Actually I was able to break the branch down using only my brute strength. Yeah I'm indeed strong as $hit. (or the limb was dangling...)
Now it did take me a long time to delimb the tree. I wasn't exactly confident in what I was doing on this first job of mine. And again, I was scared of severing something and ending my golf career before I hit my peak.
Then once I was done with the smaller stuff I had to figure out how to cut the trunk. I didn't want my saw to touch the ground, having heard that dirt will destroy the saw in an instant. Eventually I figured out that I needed to keep propping up the end of the log in order to prevent *binding* - when the wood pinches the saw. The log was freakin' heavy and not exactly easy to prop up for the first several cuts.
Many Hours later here's the burnable wood anyway:
I put it on Craigslist as *free firewood*. Some guy in a $60,000 Land Rover came by and loaded it into his car. Saving $20-$30 on firewood ought to help him pay for the luxury vehicle, no?
I'm sure some of my more handy readers are laughing at my real world, incompetence.
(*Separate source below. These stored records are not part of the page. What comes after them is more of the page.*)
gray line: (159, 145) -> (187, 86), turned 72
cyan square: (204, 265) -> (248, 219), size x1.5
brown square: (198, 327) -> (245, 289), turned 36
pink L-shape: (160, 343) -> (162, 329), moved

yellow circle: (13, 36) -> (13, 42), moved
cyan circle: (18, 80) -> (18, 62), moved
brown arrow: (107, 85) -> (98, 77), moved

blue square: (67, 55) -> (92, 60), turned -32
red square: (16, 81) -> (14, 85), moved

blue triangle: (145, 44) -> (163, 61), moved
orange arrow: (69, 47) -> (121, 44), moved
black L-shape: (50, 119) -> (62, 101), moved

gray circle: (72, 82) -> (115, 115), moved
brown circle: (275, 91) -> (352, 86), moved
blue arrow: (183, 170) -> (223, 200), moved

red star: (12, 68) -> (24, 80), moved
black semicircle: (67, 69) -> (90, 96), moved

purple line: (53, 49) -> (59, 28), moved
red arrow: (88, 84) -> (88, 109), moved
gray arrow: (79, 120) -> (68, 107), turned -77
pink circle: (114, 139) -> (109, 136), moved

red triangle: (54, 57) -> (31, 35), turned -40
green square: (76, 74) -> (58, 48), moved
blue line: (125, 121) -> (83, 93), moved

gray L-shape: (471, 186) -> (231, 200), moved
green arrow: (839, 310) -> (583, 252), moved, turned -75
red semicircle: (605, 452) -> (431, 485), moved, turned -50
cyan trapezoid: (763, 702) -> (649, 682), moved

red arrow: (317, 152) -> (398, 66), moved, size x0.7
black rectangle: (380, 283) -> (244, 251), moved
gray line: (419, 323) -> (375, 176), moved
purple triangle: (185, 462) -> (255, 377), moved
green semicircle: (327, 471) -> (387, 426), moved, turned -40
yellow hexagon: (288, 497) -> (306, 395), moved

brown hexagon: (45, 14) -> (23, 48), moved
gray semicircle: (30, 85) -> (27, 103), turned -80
Yeah, I can't spackle or change a flat tire either without a cordless cellphone. Whatever.
Many of y'all can't buy stock options mid-market or prove Stewart's Theorem!
Of course Category Zero Hurricane Irene landed here last week and not a single tree fell in my yard now that I'm armed with my own chainsaw...
Check out this *chainsaw accident* video:
Looked real to me!
See also - Chainsaw ROI.
6 comments:
funny title...do you read altucher He is known to have a way with his blog article titles to drive more readership (funny and/or controversial!) ;)
he is another guy kind of like ferris, but in real/practical life, career, entrepreneur matters.
some pretty good blog posts from him on his site
http://www.leevalley.com/en/garden/page.aspx?p=31229&cat=2,42407,33240&ap=1
http://www.sears.com/shc/s/p_10153_12605_SP101A9692S5324174201P?prdNo=23&blockNo=98&blockType=G98
Go to Arborsistsite.com
There is a specific chainsaw forum where you can learn more than you ever wanted to know about chainsaws.
Anon,
Never read that guy. He sounds familiar.
However my headlines are *losers*. While witty and thoughtful....they suck for SEO (Search Engine Optimization*. To game Google you have write *7 Ways to...* and *How to...* posts. I refuse to indulge in such manipulations. I'm an artist after all!
Kevin,
Yeah I knew about Chaps. Went with gloves and safety glasses. Wore shorts towards the end like a daredevil. I have a bow saw....sucks! Need a new axe and hatchet though. I feel like chopping wood would be quite the ab workout. All technique, right?
Anon,
I went to so many of those forums, believe me. Now I watch the Mexican contractors when they have the chainsaws out. They don't follow ANY of the guidelines - neither do the documented dudes.
What did y'all think about the YouTube video?